[Dataset entries]
************

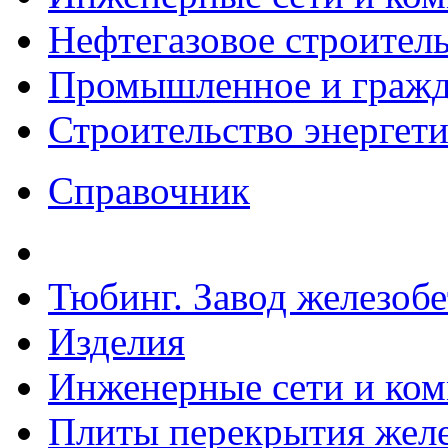
Нефтегазовое строител
Промышленное и гражда
Строительство энергет
Справочник
Тюбинг. Завод железоб
Изделия
Инженерные сети и ко
Плиты перекрытия желе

************

▶ [Your task]: The entries above are to be reproduced exactly, with the pictures dropped.

▶ [Task solution]:
Нефтегазовое строител
Промышленное и гражда
Строительство энергет
Справочник
Тюбинг. Завод железоб
Изделия
Инженерные сети и ко
Плиты перекрытия желе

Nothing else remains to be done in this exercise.